- **WORK TASK**: Please transcribe the data exactly as shown, skipping the images.

Page-level text extractions:
++++++++++
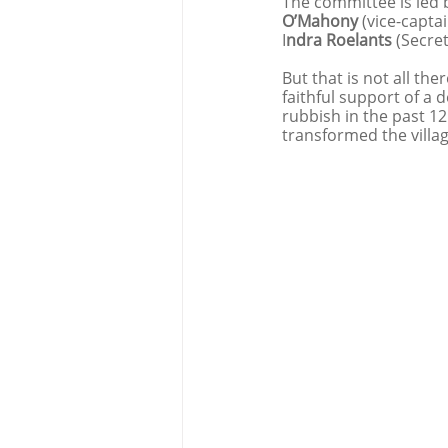
The committee is led b
O’Mahony 
(vice-captai
I
ndra Roelants 
(Secret
But that is not all the
faithful support of a 
rubbish in the past 1
transformed the villa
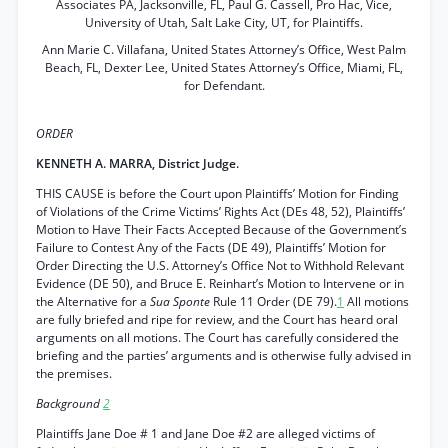
Associates PA, Jacksonville, FL, Paul G. Cassell, Pro Hac, Vice,
University of Utah, Salt Lake City, UT, for Plaintiffs.
Ann Marie C. Villafana, United States Attorney’s Office, West Palm
Beach, FL, Dexter Lee, United States Attorney’s Office, Miami, FL,
for Defendant.
ORDER
KENNETH A. MARRA, District Judge.
THIS CAUSE is before the Court upon Plaintiffs’ Motion for Finding
of Violations of the Crime Victims’ Rights Act (DEs 48, 52), Plaintiffs’
Motion to Have Their Facts Accepted Because of the Government’s
Failure to Contest Any of the Facts (DE 49), Plaintiffs’ Motion for
Order Directing the U.S. Attorney’s Office Not to Withhold Relevant
Evidence (DE 50), and Bruce E. Reinhart’s Motion to Intervene or in
the Alternative for a
Sua Sponte
Rule 11 Order (DE 79).
1
All motions
are fully briefed and ripe for review, and the Court has heard oral
arguments on all motions. The Court has carefully considered the
briefing and the parties’ arguments and is otherwise fully advised in
the premises.
Background
2
Plaintiffs Jane Doe # 1 and Jane Doe #2 are alleged victims of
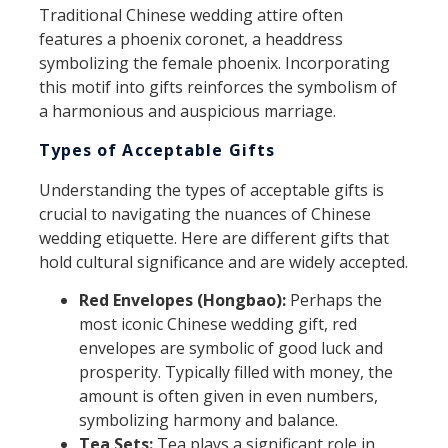
Traditional Chinese wedding attire often
features a phoenix coronet, a headdress
symbolizing the female phoenix. Incorporating
this motif into gifts reinforces the symbolism of
a harmonious and auspicious marriage.
Types of Acceptable Gifts
Understanding the types of acceptable gifts is
crucial to navigating the nuances of Chinese
wedding etiquette. Here are different gifts that
hold cultural significance and are widely accepted.
Red Envelopes (Hongbao):
Perhaps the
most iconic Chinese wedding gift, red
envelopes are symbolic of good luck and
prosperity. Typically filled with money, the
amount is often given in even numbers,
symbolizing harmony and balance.
Tea Sets:
Tea plays a significant role in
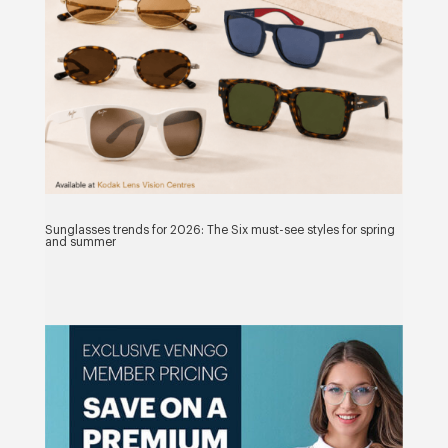
Sunglasses trends for 2026: The Six must-see styles for spring
and summer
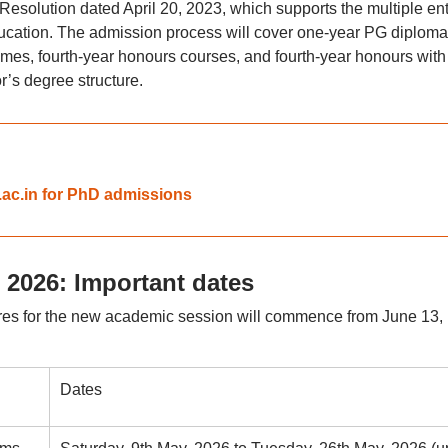
solution dated April 20, 2023, which supports the multiple ent
ducation. The admission process will cover one-year PG diploma
es, fourth-year honours courses, and fourth-year honours with
’s degree structure.
.ac.in for PhD admissions
 2026: Important dates
ures for the new academic session will commence from June 13,
Dates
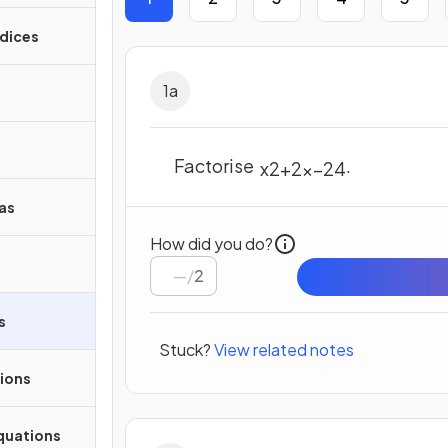
ndices
1
a
Factorise
.
x
2
+
2
x
–
24
as
How did you do?
/
2
s
Stuck?
View related notes
ions
quations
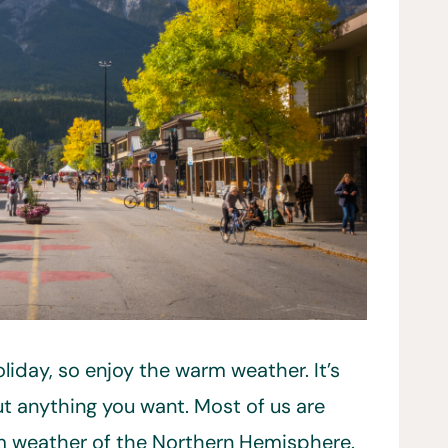
oliday, so enjoy the warm weather. It’s
t anything you want. Most of us are
 weather of the Northern Hemisphere.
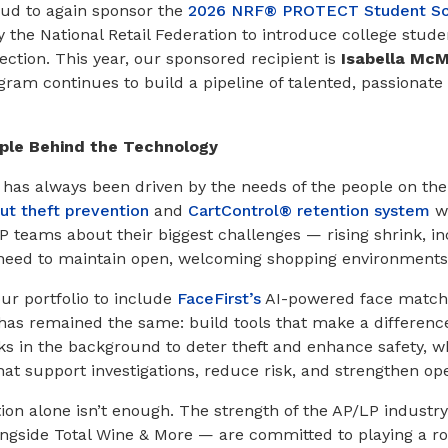
oud to again sponsor the
2026 NRF® PROTECT Student Sc
y the National Retail Federation to introduce college stude
ection. This year, our sponsored recipient is
Isabella McM
gram continues to build a pipeline of talented, passionate 
ple Behind the Technology
as always been driven by the needs of the people on the fr
t theft prevention
and
CartControl® retention system
we
P teams about their biggest challenges — rising shrink, in
 need to maintain open, welcoming shopping environments
ur portfolio to include
FaceFirst’s
AI-powered face matchi
 has remained the same: build tools that make a differenc
s in the background to deter theft and enhance safety, wh
hat support investigations, reduce risk, and strengthen op
on alone isn’t enough. The strength of the AP/LP industry l
gside Total Wine & More — are committed to playing a rol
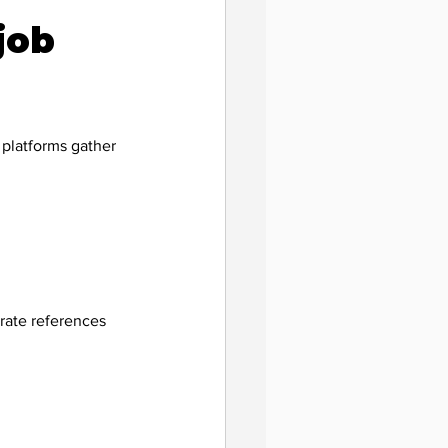
job 
 platforms gather 
rate references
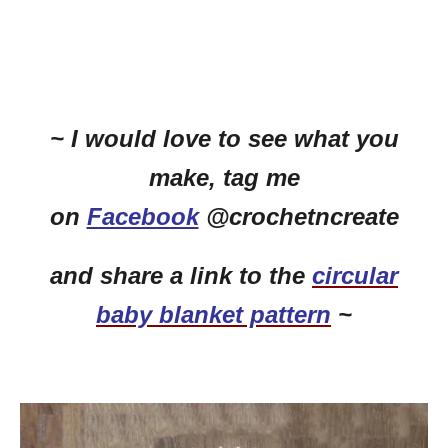
~ I would love to see what you
make, tag me
on
Facebook
@crochetncreate
and share a link to the
circular
baby blanket pattern
~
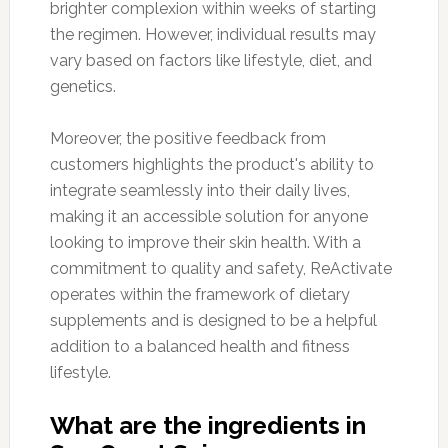
brighter complexion within weeks of starting
the regimen. However, individual results may
vary based on factors like lifestyle, diet, and
genetics.
Moreover, the positive feedback from
customers highlights the product's ability to
integrate seamlessly into their daily lives,
making it an accessible solution for anyone
looking to improve their skin health. With a
commitment to quality and safety, ReActivate
operates within the framework of dietary
supplements and is designed to be a helpful
addition to a balanced health and fitness
lifestyle.
What are the ingredients in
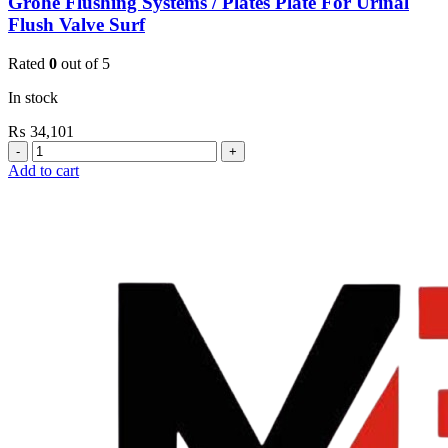
Grohe Flushing Systems / Plates Plate For Urinal
Flush Valve Surf
Rated
0
out of 5
In stock
₨
34,101
Grohe
Flushing
Add to cart
Systems
/
Plates
Plate
For
Urinal
Flush
Valve
Surf
quantity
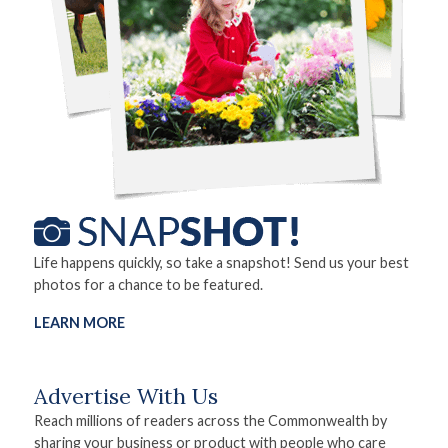
Life happens quickly, so take a snapshot! Send us your best
photos for a chance to be featured.
LEARN MORE
Advertise With Us
Reach millions of readers across the Commonwealth by
sharing your business or product with people who care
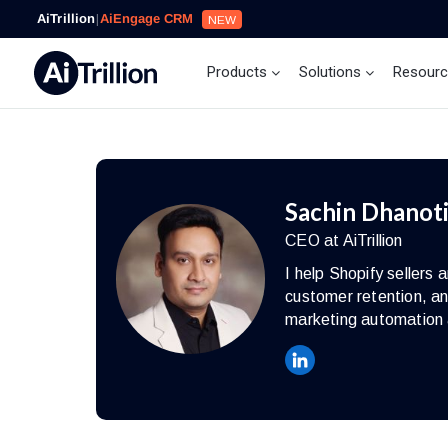
AiTrillion
|
AiEngage CRM
NEW
Products
Solutions
Resour
Sachin Dhanot
CEO at AiTrillion
I help Shopify seller
customer retention, an
marketing automation 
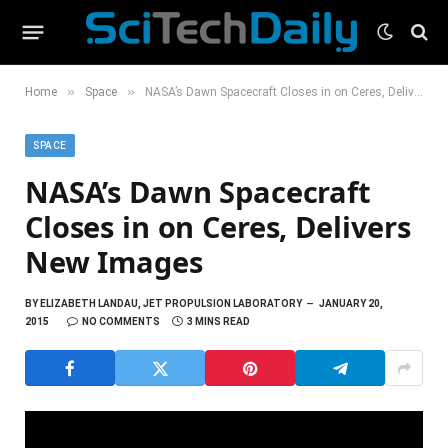
»
»
Home
Space
NASA’s Dawn Spacecraft Closes in on Ceres, Delivers New Images
SPACE
NASA’s Dawn Spacecraft
Closes in on Ceres, Delivers
New Images
BY
ELIZABETH LANDAU, JET PROPULSION LABORATORY
JANUARY 20,
2015
NO COMMENTS
3 MINS READ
++++++++++
- **TASK RESPONSE**:
The committee is led b
O’Mahony 
(vice-captai
I
ndra Roelants 
(Secret
But that is not all the
faithful support of a 
rubbish in the past 1
transformed the villa
Associates PA, Jacksonville, FL, Paul G. Cassell, Pro Hac, Vice,
University of Utah, Salt Lake City, UT, for Plaintiffs.
Ann Marie C. Villafana, United States Attorney’s Office, West Palm
Beach, FL, Dexter Lee, United States Attorney’s Office, Miami, FL,
for Defendant.
ORDER
KENNETH A. MARRA, District Judge.
THIS CAUSE is before the Court upon Plaintiffs’ Motion for Finding
of Violations of the Crime Victims’ Rights Act (DEs 48, 52), Plaintiffs’
Motion to Have Their Facts Accepted Because of the Government’s
Failure to Contest Any of the Facts (DE 49), Plaintiffs’ Motion for
Order Directing the U.S. Attorney’s Office Not to Withhold Relevant
Evidence (DE 50), and Bruce E. Reinhart’s Motion to Intervene or in
the Alternative for a
Sua Sponte
Rule 11 Order (DE 79).
1
All motions
are fully briefed and ripe for review, and the Court has heard oral
arguments on all motions. The Court has carefully considered the
briefing and the parties’ arguments and is otherwise fully advised in
the premises.
Background
2
Plaintiffs Jane Doe # 1 and Jane Doe #2 are alleged victims of
Traditional Chinese wedding attire often
features a phoenix coronet, a headdress
symbolizing the female phoenix. Incorporating
this motif into gifts reinforces the symbolism of
a harmonious and auspicious marriage.
Types of Acceptable Gifts
Understanding the types of acceptable gifts is
crucial to navigating the nuances of Chinese
wedding etiquette. Here are different gifts that
hold cultural significance and are widely accepted.
Red Envelopes (Hongbao):
Perhaps the
most iconic Chinese wedding gift, red
envelopes are symbolic of good luck and
prosperity. Typically filled with money, the
amount is often given in even numbers,
symbolizing harmony and balance.
Tea Sets:
Tea plays a significant role in
Sunglasses trends for 2026: The Six must-see styles for spring
and summer
solution dated April 20, 2023, which supports the multiple ent
ducation. The admission process will cover one-year PG diploma
es, fourth-year honours courses, and fourth-year honours with
’s degree structure.
.ac.in for PhD admissions
 2026: Important dates
ures for the new academic session will commence from June 13,
Dates
ndices
1
a
Factorise
.
x
2
+
2
x
–
24
as
How did you do?
/
2
s
Stuck?
View related notes
ions
quations
oliday, so enjoy the warm weather. It’s
t anything you want. Most of us are
 weather of the Northern Hemisphere.
oud to again sponsor the
2026 NRF® PROTECT Student Sc
y the National Retail Federation to introduce college stude
ection. This year, our sponsored recipient is
Isabella McM
gram continues to build a pipeline of talented, passionate 
ple Behind the Technology
as always been driven by the needs of the people on the fr
t theft prevention
and
CartControl® retention system
we
P teams about their biggest challenges — rising shrink, in
 need to maintain open, welcoming shopping environments
ur portfolio to include
FaceFirst’s
AI-powered face matchi
 has remained the same: build tools that make a differenc
s in the background to deter theft and enhance safety, wh
hat support investigations, reduce risk, and strengthen op
on alone isn’t enough. The strength of the AP/LP industry l
gside Total Wine & More — are committed to playing a rol
job 
 platforms gather 
rate references
~ I would love to see what you
make, tag me
on
Facebook
@crochetncreate
and share a link to the
circular
baby blanket pattern
~
brighter complexion within weeks of starting
the regimen. However, individual results may
vary based on factors like lifestyle, diet, and
genetics.
Moreover, the positive feedback from
customers highlights the product's ability to
integrate seamlessly into their daily lives,
making it an accessible solution for anyone
looking to improve their skin health. With a
commitment to quality and safety, ReActivate
operates within the framework of dietary
supplements and is designed to be a helpful
addition to a balanced health and fitness
lifestyle.
What are the ingredients in
Grohe Flushing Systems / Plates Plate For Urinal
Flush Valve Surf
Rated
0
out of 5
In stock
₨
34,101
Grohe
Flushing
Add to cart
Systems
/
Plates
Plate
For
Urinal
Flush
Valve
Surf
quantity
Life happens quickly, so take a snapshot! Send us your best
photos for a chance to be featured.
LEARN MORE
Advertise With Us
Reach millions of readers across the Commonwealth by
sharing your business or product with people who care
AiTrillion
|
AiEngage CRM
NEW
Products
Solutions
Resour
Sachin Dhanot
CEO at AiTrillion
I help Shopify seller
customer retention, an
marketing automation 
»
»
Home
Space
NASA’s Dawn Spacecraft Closes in on Ceres, Delivers New Images
SPACE
NASA’s Dawn Spacecraft
Closes in on Ceres, Delivers
New Images
BY
ELIZABETH LANDAU, JET PROPULSION LABORATORY
JANUARY 20,
2015
NO COMMENTS
3 MINS READ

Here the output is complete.